The satisfying thing is, when I emailed a decline to both invitations, I felt so free, so proud of myself, no remorse, and with a new focus on my current work and family obligations. If I had said yes, the mental energy required would have been silly and taken its toll on me and my family. Say no. Often. When you say “yes” make sure you are genuinely excited for it.
#3: Go for what you want and let your kids watch it.: Take advantage of professional opportunities and bring your kids along for the ride. Go for things you want. Really go for it. Accepting you gave a goal your mightiest effort and didn’t succeed is so much easier to swallow that accepting regret. Be vulnerable. Be strong. Let your children watch you succeed and let them watch you fail. When I recently went through a promotion process, I talked about it with my kids in a way that I never had before (I am giving myself a lot of credit here, because the “before” I am talking about would have been when my kids were 1 and 2 and could have cared less).
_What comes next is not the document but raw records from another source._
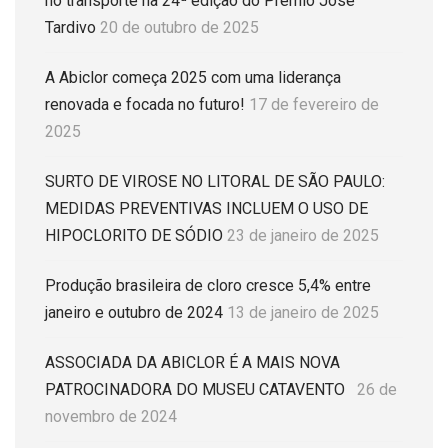
no transporte na 24ª edição do Prêmio José
Tardivo
20 de outubro de 2025
A Abiclor começa 2025 com uma liderança
renovada e focada no futuro!
17 de fevereiro de
2025
SURTO DE VIROSE NO LITORAL DE SÃO PAULO:
MEDIDAS PREVENTIVAS INCLUEM O USO DE
HIPOCLORITO DE SÓDIO
23 de janeiro de 2025
Produção brasileira de cloro cresce 5,4% entre
janeiro e outubro de 2024
13 de janeiro de 2025
ASSOCIADA DA ABICLOR É A MAIS NOVA
PATROCINADORA DO MUSEU CATAVENTO
26 de
novembro de 2024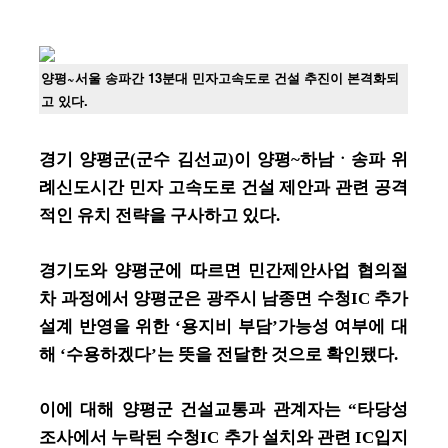
양평~서울 송파간 13분대 민자고속도로 건설 추진이 본격화되
고 있다.
경기 양평군(군수 김선교)이 양평~하남ㆍ송파 위
례신도시간 민자 고속도로 건설 제안과 관련 공격
적인 유치 전략을 구사하고 있다.
경기도와 양평군에 따르면 민간제안사업 협의절
차 과정에서 양평군은 광주시 남종면 수청IC 추가
설계 반영을 위한 ‘용지비 부담’가능성 여부에 대
해 ‘수용하겠다’는 뜻을 전달한 것으로 확인됐다.
이에 대해 양평군 건설교통과 관계자는 “타당성
조사에서 누락된 수청IC 추가 설치와 관련 IC입지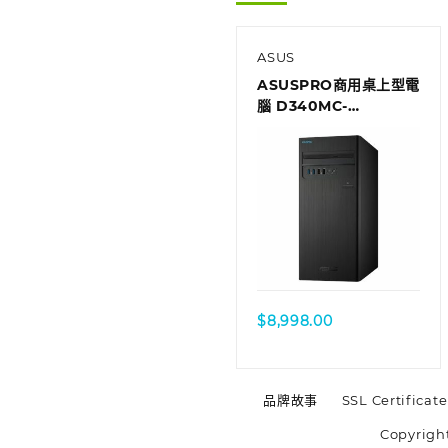
ASUS
ASUSPRO商用桌上型電
腦 D340MC-
I78700189R
$
8,998.00
品牌故事
SSL Certificate
Copyrigh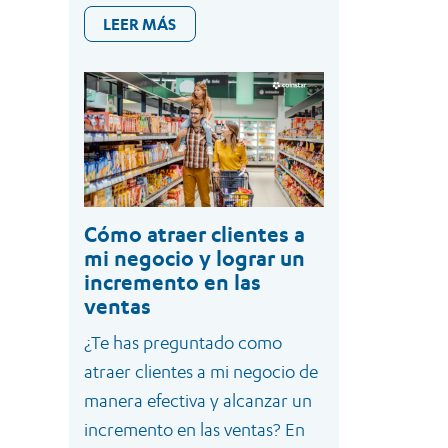
LEER MÁS
Cómo atraer clientes a
mi negocio y lograr un
incremento en las
ventas
¿Te has preguntado como
atraer clientes a mi negocio de
manera efectiva y alcanzar un
incremento en las ventas? En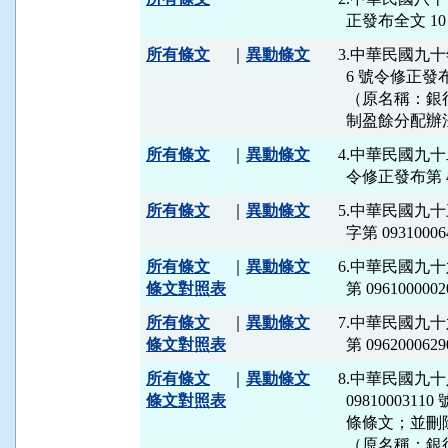
所有條文
｜
異動條文
3.中華民國九十
  6 號令修正
  （原名稱：
所有條文
｜
異動條文
4.中華民國九十
所有條文
｜
異動條文
5.中華民國九
所有條文
｜
異動條文
6.中華民國九
條文對照表
所有條文
｜
異動條文
7.中華民國九
條文對照表
所有條文
｜
異動條文
8.中華民國九
條文對照表
  098100031
  條條文；並刪除
  （原名稱：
However, the act of including my kids in my vulnerability as I went for something I wanted but was scared of was really good for me. It forced me to be strong and honest with them and it forced me to stop being self-deprecating all the time (they need to see me believe in myself after all). Knowing they knew that I was going for this new role made me want to succeed even more. It made me want to be better for them.
Ladies, many of us wear martyrdom like a crown, like somehow only thinking of everyone else makes us better mothers, colleagues etc. All it really does is make us resentful and inauthentic. Remember, “they (kids) will be happy if mom is happy.” Focus on yourself, let your children see the real you, and you will all be happier in the process.